A verbatim copy of the lines starting at the one with "Discrétion totale, respect" and ending at the last line below is required; include nothing else.

==== Record excerpts ====

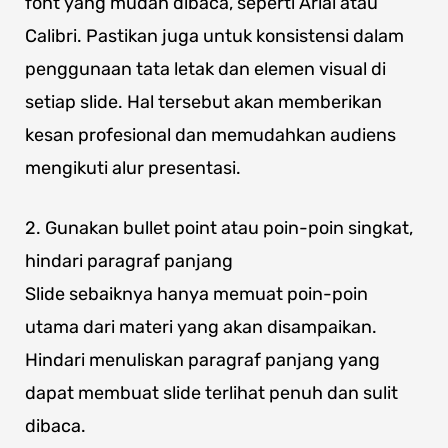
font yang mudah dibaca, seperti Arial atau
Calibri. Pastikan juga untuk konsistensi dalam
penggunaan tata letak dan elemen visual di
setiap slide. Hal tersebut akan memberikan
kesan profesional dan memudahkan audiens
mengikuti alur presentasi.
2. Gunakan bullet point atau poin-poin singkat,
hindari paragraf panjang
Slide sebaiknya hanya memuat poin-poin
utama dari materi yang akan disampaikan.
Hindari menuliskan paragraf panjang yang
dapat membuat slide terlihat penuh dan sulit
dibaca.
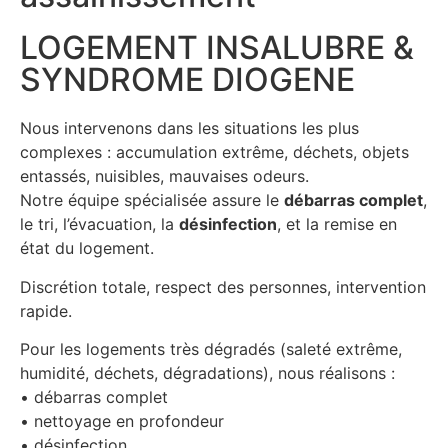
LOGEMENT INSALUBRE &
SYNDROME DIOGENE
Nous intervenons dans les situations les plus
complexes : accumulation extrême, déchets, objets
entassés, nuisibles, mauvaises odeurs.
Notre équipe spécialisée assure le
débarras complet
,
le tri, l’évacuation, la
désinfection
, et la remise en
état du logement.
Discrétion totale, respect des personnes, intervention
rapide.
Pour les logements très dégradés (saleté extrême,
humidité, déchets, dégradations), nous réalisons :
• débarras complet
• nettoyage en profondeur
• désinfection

====

_Answer to the problem_
Discrétion totale, respect des personnes, intervention
rapide.
Pour les logements très dégradés (saleté extrême,
humidité, déchets, dégradations), nous réalisons :
• débarras complet
• nettoyage en profondeur
• désinfection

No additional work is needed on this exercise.